Japan → Europe: Bilateral Debt Holdings by Country
JPN ACCOUNTING_ENTRY=A (outward assets). COUNTERPART_COUNTRY = individual European countries. F3 = debt securities. Semiannual frequency.
| Country | Latest ($B) | Earliest Obs. | Change | Obs. | Period |
|---|---|---|---|---|---|
| France | $167.7B | $20.1B (1997-S2) | +734% | 38 | 2025-S1 |
| United Kingdom | $119.6B | $74.3B (1997-S2) | +61% | 38 | 2025-S1 |
| Germany | $66.3B | $58.2B (1997-S2) | +14% | 38 | 2025-S1 |
| Italy | $59.2B | $17.4B (1997-S2) | +239% | 38 | 2025-S1 |
| Netherlands | $54.2B | $37.7B (1997-S2) | +44% | 38 | 2025-S1 |
| Spain | $48.2B | $7.0B (1997-S2) | +593% | 38 | 2025-S1 |
| Ireland | $34.0B | $11.0B (1997-S2) | +210% | 38 | 2025-S1 |
| Belgium | $17.0B | $6.2B (1997-S2) | +172% | 38 | 2025-S1 |
| Sweden | $12.4B | $19.7B (1997-S2) | -37% | 38 | 2025-S1 |
| Austria | $10.4B | $6.9B (1997-S2) | +51% | 38 | 2025-S1 |
| Denmark | $8.6B | $5.4B (1997-S2) | +59% | 38 | 2025-S1 |
| Finland | $8.4B | $7.6B (1997-S2) | +10% | 38 | 2025-S1 |
| Norway | $6.9B | $2.5B (1997-S2) | +178% | 38 | 2025-S1 |
| Switzerland | $5.4B | $0.9B (1997-S2) | +470% | 38 | 2025-S1 |
| Portugal | $5.0B | $1.9B (1997-S2) | +163% | 38 | 2025-S1 |
| Greece | $0.2B | $6.1B (1997-S2) | -96% | 38 | 2025-S1 |
The Decade in Context
2015–2021 ECB QE era: As the ECB launched its Asset Purchase Programme, Bund and OAT yields compressed sharply. Japanese investors migrated toward higher-yielding peripheral markets and longer-duration paper to preserve return targets. Total European exposure expanded as Japanese risk appetite for European credit risk grew.

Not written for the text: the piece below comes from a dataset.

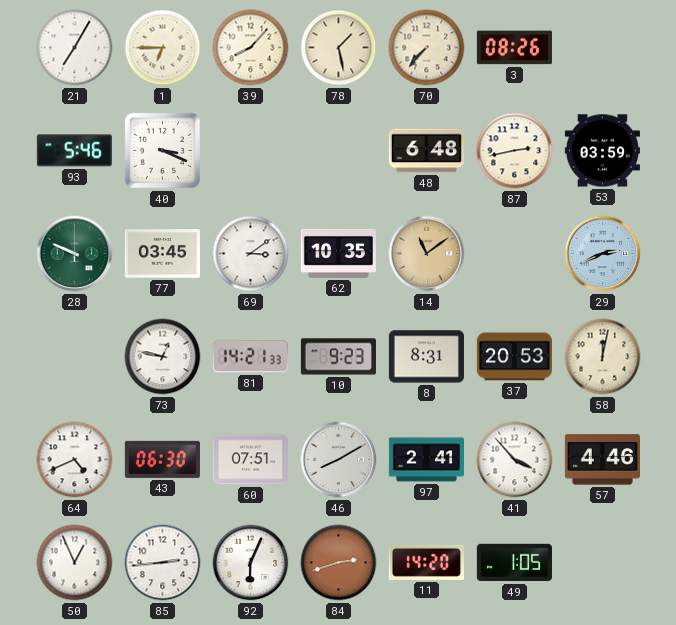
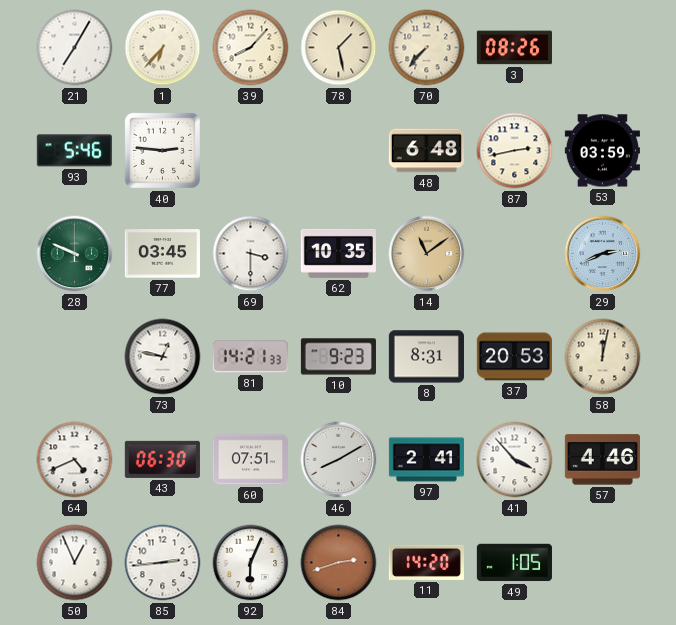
1: 6:45 -> 6:37
40: 3:19 -> 2:46
69: 3:09 -> 3:30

2022–2023 rate normalisation: The ECB's most aggressive tightening cycle since monetary union — 450 basis points in 14 months — repriced European sovereign bonds sharply. Japanese holders faced mark-to-market losses. The impact is visible in bilateral holdings as some reallocation toward shorter durations occurred.

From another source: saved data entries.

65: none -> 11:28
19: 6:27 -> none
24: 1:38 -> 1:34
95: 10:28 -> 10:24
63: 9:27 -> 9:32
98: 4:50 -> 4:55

Bank of Japan Yield Curve Control exit (2024–2025): As the BoJ normalised policy, Japanese domestic yields rose for the first time in years. The historical yield arbitrage driving Japanese institutions offshore partially narrowed. Whether this produces sustained repatriation of Japanese capital from European bonds is one of the key structural questions for European fixed income markets going forward.

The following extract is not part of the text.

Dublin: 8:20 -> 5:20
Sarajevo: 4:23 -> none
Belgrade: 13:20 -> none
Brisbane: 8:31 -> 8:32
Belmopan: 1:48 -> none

Annual Total — Japan Outward Debt to Europe
Aggregate of all reporting European counterpart countries. S2 = year-end semiannual period.
| Period | Total ($B) | Top Holdings |
|---|---|---|
| 2014-S2 | $801B | France: $215.8B · United Kingdom: $138.7B · Germany: $133.6B |
| 2015-S2 | $722B | France: $193.2B · United Kingdom: $127.5B · Germany: $107.4B |
| 2016-S2 | $722B | France: $211.8B · United Kingdom: $120.0B · Germany: $100.6B |
| 2017-S2 | $764B | France: $213.8B · United Kingdom: $121.5B · Germany: $112.7B |
| 2018-S2 | $791B | France: $228.1B · United Kingdom: $128.8B · Netherlands: $101.0B |
| 2019-S2 | $836B | France: $249.7B · United Kingdom: $124.3B · Germany: $104.8B |
| 2020-S2 | $937B | France: $263.3B · United Kingdom: $145.8B · Germany: $109.2B |
| 2021-S2 | $858B | France: $238.1B · United Kingdom: $143.0B · Germany: $99.0B |
| 2022-S2 | $625B | France: $175.1B · United Kingdom: $104.2B · Netherlands: $71.9B |
| 2023-S2 | $630B | France: $177.6B · United Kingdom: $107.7B · Germany: $74.0B |
| 2024-S2 | $543B | France: $145.1B · United Kingdom: $108.1B · Germany: $56.6B |
Data source: IMF Portfolio Investment Positions (PIP) / CPIS. REPORTING_COUNTRY=JPN. ACCOUNTING_ENTRY=A. INSTRUMENT=F3 (debt securities). COUNTERPART_COUNTRY=individual European economies. Semiannual. Covers publicly traded debt under BPM6.